YOUR TASK: Only one stretch of lines is wanted: the line with "provided for Bus Vahak Recruitment 2026." through the final line of the material. Restate it word for word, minus pictures.
====================
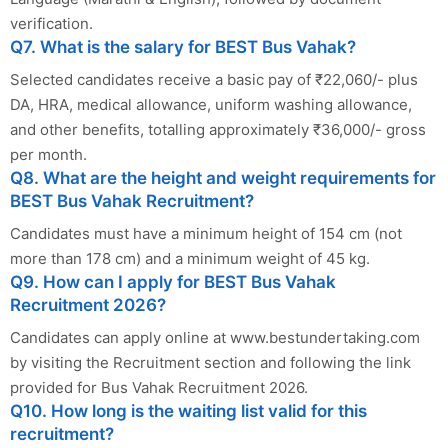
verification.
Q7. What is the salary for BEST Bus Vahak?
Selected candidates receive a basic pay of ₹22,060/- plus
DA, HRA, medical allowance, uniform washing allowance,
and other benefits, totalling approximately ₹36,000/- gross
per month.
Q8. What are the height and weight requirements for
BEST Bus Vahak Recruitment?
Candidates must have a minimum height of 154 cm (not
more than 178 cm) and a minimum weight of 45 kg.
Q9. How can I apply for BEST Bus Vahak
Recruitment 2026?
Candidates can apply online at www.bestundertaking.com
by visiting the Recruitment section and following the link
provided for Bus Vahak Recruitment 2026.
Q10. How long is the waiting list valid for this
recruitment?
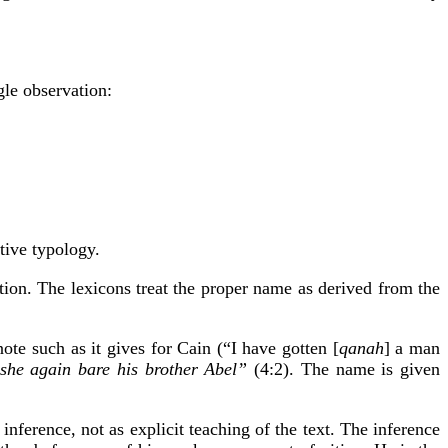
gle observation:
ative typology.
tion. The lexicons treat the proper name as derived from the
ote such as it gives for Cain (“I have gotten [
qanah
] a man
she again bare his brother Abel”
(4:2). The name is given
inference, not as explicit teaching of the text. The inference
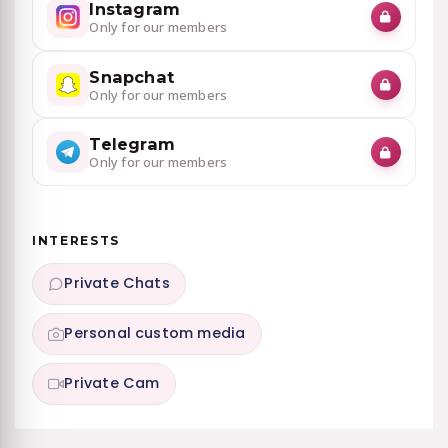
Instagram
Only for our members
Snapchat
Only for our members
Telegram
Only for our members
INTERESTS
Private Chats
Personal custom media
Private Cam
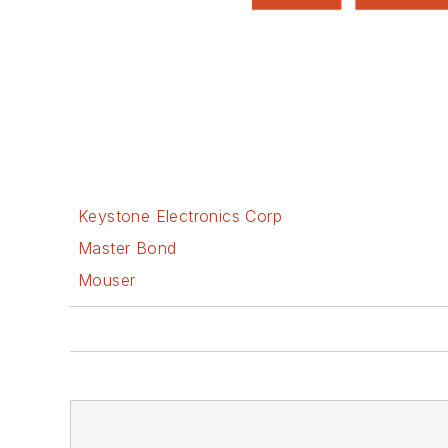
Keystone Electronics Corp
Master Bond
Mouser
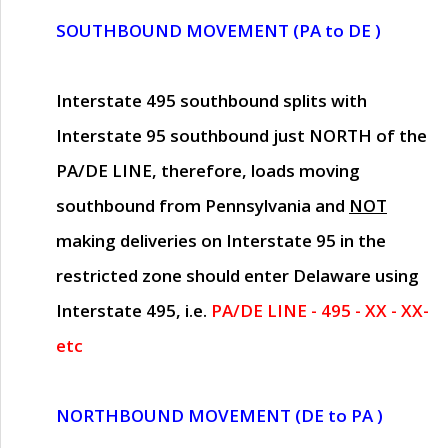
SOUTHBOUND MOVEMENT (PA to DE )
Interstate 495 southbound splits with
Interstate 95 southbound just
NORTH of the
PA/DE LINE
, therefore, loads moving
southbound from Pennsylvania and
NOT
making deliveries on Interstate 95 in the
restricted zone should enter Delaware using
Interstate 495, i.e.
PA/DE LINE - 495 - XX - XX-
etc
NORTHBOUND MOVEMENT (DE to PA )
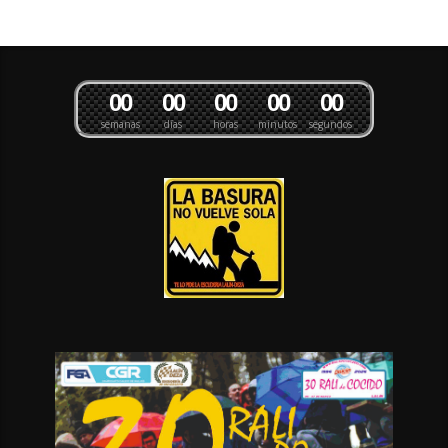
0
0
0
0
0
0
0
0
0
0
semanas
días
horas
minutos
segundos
====================
SOLUTION TO THE EXERCISE:
provided for Bus Vahak Recruitment 2026.
Q10. How long is the waiting list valid for this
recruitment?
gle observation:
ative typology.
tion. The lexicons treat the proper name as derived from the
ote such as it gives for Cain (“I have gotten [
qanah
] a man
she again bare his brother Abel”
(4:2). The name is given
inference, not as explicit teaching of the text. The inference
Instagram
Only for our members
Snapchat
Only for our members
Telegram
Only for our members
INTERESTS
Private Chats
Personal custom media
Private Cam
Keystone Electronics Corp
Master Bond
Mouser
SOUTHBOUND MOVEMENT (PA to DE )
Interstate 495 southbound splits with
Interstate 95 southbound just
NORTH of the
PA/DE LINE
, therefore, loads moving
southbound from Pennsylvania and
NOT
making deliveries on Interstate 95 in the
restricted zone should enter Delaware using
Interstate 495, i.e.
PA/DE LINE - 495 - XX - XX-
etc
NORTHBOUND MOVEMENT (DE to PA )
0
0
0
0
0
0
0
0
0
0
semanas
días
horas
minutos
segundos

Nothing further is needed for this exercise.